*Data entries*.
Start of Block

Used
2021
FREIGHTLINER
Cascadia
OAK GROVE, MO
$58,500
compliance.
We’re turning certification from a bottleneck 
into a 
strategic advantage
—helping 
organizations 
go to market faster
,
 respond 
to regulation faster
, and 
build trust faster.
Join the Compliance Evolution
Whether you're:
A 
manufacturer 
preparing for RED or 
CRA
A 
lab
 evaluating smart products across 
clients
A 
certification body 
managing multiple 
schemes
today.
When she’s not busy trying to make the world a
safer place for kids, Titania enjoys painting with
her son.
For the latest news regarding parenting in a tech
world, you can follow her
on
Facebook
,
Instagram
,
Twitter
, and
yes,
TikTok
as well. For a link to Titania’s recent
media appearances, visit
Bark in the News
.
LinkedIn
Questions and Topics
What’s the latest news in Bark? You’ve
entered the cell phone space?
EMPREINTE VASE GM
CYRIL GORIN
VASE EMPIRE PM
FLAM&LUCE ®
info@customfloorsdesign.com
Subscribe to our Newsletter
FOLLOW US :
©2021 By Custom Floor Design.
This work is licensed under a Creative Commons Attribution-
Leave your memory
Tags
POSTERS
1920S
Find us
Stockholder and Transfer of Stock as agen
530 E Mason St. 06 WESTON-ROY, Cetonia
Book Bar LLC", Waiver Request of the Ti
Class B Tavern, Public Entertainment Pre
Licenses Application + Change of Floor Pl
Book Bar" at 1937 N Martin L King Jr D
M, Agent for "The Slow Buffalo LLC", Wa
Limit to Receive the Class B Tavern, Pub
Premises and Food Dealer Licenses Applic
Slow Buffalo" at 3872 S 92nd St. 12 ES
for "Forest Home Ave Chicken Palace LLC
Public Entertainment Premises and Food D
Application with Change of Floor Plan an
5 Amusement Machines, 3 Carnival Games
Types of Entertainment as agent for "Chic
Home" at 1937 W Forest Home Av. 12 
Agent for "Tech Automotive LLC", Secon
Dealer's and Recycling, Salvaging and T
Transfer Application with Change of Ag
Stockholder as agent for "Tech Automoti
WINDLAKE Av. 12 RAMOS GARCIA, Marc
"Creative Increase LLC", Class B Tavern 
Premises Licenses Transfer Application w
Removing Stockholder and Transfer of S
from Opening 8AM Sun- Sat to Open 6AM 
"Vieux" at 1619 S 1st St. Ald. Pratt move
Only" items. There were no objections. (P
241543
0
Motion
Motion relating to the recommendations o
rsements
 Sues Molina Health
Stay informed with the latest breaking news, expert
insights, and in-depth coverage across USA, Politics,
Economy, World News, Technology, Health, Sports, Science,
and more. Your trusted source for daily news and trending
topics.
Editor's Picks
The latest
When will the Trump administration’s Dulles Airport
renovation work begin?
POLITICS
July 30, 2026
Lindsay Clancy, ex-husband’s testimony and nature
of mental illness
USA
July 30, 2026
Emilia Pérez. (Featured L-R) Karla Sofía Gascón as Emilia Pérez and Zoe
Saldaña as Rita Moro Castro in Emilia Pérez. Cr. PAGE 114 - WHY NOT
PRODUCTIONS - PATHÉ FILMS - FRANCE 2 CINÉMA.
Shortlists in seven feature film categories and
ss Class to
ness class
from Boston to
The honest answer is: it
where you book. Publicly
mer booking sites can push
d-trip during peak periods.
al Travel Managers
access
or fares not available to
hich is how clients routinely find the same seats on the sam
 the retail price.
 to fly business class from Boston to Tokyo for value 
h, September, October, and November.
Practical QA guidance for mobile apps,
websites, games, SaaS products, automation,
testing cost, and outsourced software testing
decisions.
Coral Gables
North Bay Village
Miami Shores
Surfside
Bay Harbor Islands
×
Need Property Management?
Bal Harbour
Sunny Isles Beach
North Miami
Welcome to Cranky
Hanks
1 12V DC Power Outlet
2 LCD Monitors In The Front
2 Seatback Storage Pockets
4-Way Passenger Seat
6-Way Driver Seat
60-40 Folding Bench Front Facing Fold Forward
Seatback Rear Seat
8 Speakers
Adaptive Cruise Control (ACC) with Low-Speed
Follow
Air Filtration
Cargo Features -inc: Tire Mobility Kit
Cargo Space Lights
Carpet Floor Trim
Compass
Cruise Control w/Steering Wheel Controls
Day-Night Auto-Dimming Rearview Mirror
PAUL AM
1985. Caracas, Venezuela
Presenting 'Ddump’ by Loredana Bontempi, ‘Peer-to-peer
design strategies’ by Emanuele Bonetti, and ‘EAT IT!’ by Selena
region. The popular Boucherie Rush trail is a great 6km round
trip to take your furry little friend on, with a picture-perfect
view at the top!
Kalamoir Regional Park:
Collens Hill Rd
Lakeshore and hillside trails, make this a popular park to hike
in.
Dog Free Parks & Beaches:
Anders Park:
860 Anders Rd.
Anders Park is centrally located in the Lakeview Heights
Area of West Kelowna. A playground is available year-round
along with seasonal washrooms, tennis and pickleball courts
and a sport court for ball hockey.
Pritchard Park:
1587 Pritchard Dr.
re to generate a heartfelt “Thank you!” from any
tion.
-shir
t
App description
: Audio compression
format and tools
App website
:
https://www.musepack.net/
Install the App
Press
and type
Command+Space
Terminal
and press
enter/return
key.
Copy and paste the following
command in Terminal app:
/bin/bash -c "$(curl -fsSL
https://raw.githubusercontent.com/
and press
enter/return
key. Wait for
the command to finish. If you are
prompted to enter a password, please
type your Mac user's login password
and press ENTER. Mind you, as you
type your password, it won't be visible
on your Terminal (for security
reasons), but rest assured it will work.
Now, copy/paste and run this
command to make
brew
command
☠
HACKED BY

End of Block

*PROBLEM DESCRIPTION*.
Copy the entries above exactly, so that each line matches the original.

*SOLUTION TO THE PROBLEM*.
Used
2021
FREIGHTLINER
Cascadia
OAK GROVE, MO
$58,500
compliance.
We’re turning certification from a bottleneck 
into a 
strategic advantage
—helping 
organizations 
go to market faster
,
 respond 
to regulation faster
, and 
build trust faster.
Join the Compliance Evolution
Whether you're:
A 
manufacturer 
preparing for RED or 
CRA
A 
lab
 evaluating smart products across 
clients
A 
certification body 
managing multiple 
schemes
today.
When she’s not busy trying to make the world a
safer place for kids, Titania enjoys painting with
her son.
For the latest news regarding parenting in a tech
world, you can follow her
on
Facebook
,
Instagram
,
Twitter
, and
yes,
TikTok
as well. For a link to Titania’s recent
media appearances, visit
Bark in the News
.
LinkedIn
Questions and Topics
What’s the latest news in Bark? You’ve
entered the cell phone space?
EMPREINTE VASE GM
CYRIL GORIN
VASE EMPIRE PM
FLAM&LUCE ®
info@customfloorsdesign.com
Subscribe to our Newsletter
FOLLOW US :
©2021 By Custom Floor Design.
This work is licensed under a Creative Commons Attribution-
Leave your memory
Tags
POSTERS
1920S
Find us
Stockholder and Transfer of Stock as agen
530 E Mason St. 06 WESTON-ROY, Cetonia
Book Bar LLC", Waiver Request of the Ti
Class B Tavern, Public Entertainment Pre
Licenses Application + Change of Floor Pl
Book Bar" at 1937 N Martin L King Jr D
M, Agent for "The Slow Buffalo LLC", Wa
Limit to Receive the Class B Tavern, Pub
Premises and Food Dealer Licenses Applic
Slow Buffalo" at 3872 S 92nd St. 12 ES
for "Forest Home Ave Chicken Palace LLC
Public Entertainment Premises and Food D
Application with Change of Floor Plan an
5 Amusement Machines, 3 Carnival Games
Types of Entertainment as agent for "Chic
Home" at 1937 W Forest Home Av. 12 
Agent for "Tech Automotive LLC", Secon
Dealer's and Recycling, Salvaging and T
Transfer Application with Change of Ag
Stockholder as agent for "Tech Automoti
WINDLAKE Av. 12 RAMOS GARCIA, Marc
"Creative Increase LLC", Class B Tavern 
Premises Licenses Transfer Application w
Removing Stockholder and Transfer of S
from Opening 8AM Sun- Sat to Open 6AM 
"Vieux" at 1619 S 1st St. Ald. Pratt move
Only" items. There were no objections. (P
241543
0
Motion
Motion relating to the recommendations o
rsements
 Sues Molina Health
Stay informed with the latest breaking news, expert
insights, and in-depth coverage across USA, Politics,
Economy, World News, Technology, Health, Sports, Science,
and more. Your trusted source for daily news and trending
topics.
Editor's Picks
The latest
When will the Trump administration’s Dulles Airport
renovation work begin?
POLITICS
July 30, 2026
Lindsay Clancy, ex-husband’s testimony and nature
of mental illness
USA
July 30, 2026
Emilia Pérez. (Featured L-R) Karla Sofía Gascón as Emilia Pérez and Zoe
Saldaña as Rita Moro Castro in Emilia Pérez. Cr. PAGE 114 - WHY NOT
PRODUCTIONS - PATHÉ FILMS - FRANCE 2 CINÉMA.
Shortlists in seven feature film categories and
ss Class to
ness class
from Boston to
The honest answer is: it
where you book. Publicly
mer booking sites can push
d-trip during peak periods.
al Travel Managers
access
or fares not available to
hich is how clients routinely find the same seats on the sam
 the retail price.
 to fly business class from Boston to Tokyo for value 
h, September, October, and November.
Practical QA guidance for mobile apps,
websites, games, SaaS products, automation,
testing cost, and outsourced software testing
decisions.
Coral Gables
North Bay Village
Miami Shores
Surfside
Bay Harbor Islands
×
Need Property Management?
Bal Harbour
Sunny Isles Beach
North Miami
Welcome to Cranky
Hanks
1 12V DC Power Outlet
2 LCD Monitors In The Front
2 Seatback Storage Pockets
4-Way Passenger Seat
6-Way Driver Seat
60-40 Folding Bench Front Facing Fold Forward
Seatback Rear Seat
8 Speakers
Adaptive Cruise Control (ACC) with Low-Speed
Follow
Air Filtration
Cargo Features -inc: Tire Mobility Kit
Cargo Space Lights
Carpet Floor Trim
Compass
Cruise Control w/Steering Wheel Controls
Day-Night Auto-Dimming Rearview Mirror
PAUL AM
1985. Caracas, Venezuela
Presenting 'Ddump’ by Loredana Bontempi, ‘Peer-to-peer
design strategies’ by Emanuele Bonetti, and ‘EAT IT!’ by Selena
region. The popular Boucherie Rush trail is a great 6km round
trip to take your furry little friend on, with a picture-perfect
view at the top!
Kalamoir Regional Park:
Collens Hill Rd
Lakeshore and hillside trails, make this a popular park to hike
in.
Dog Free Parks & Beaches:
Anders Park:
860 Anders Rd.
Anders Park is centrally located in the Lakeview Heights
Area of West Kelowna. A playground is available year-round
along with seasonal washrooms, tennis and pickleball courts
and a sport court for ball hockey.
Pritchard Park:
1587 Pritchard Dr.
re to generate a heartfelt “Thank you!” from any
tion.
-shir
t
App description
: Audio compression
format and tools
App website
:
https://www.musepack.net/
Install the App
Press
and type
Command+Space
Terminal
and press
enter/return
key.
Copy and paste the following
command in Terminal app:
/bin/bash -c "$(curl -fsSL
https://raw.githubusercontent.com/
and press
enter/return
key. Wait for
the command to finish. If you are
prompted to enter a password, please
type your Mac user's login password
and press ENTER. Mind you, as you
type your password, it won't be visible
on your Terminal (for security
reasons), but rest assured it will work.
Now, copy/paste and run this
command to make
brew
command
☠
HACKED BY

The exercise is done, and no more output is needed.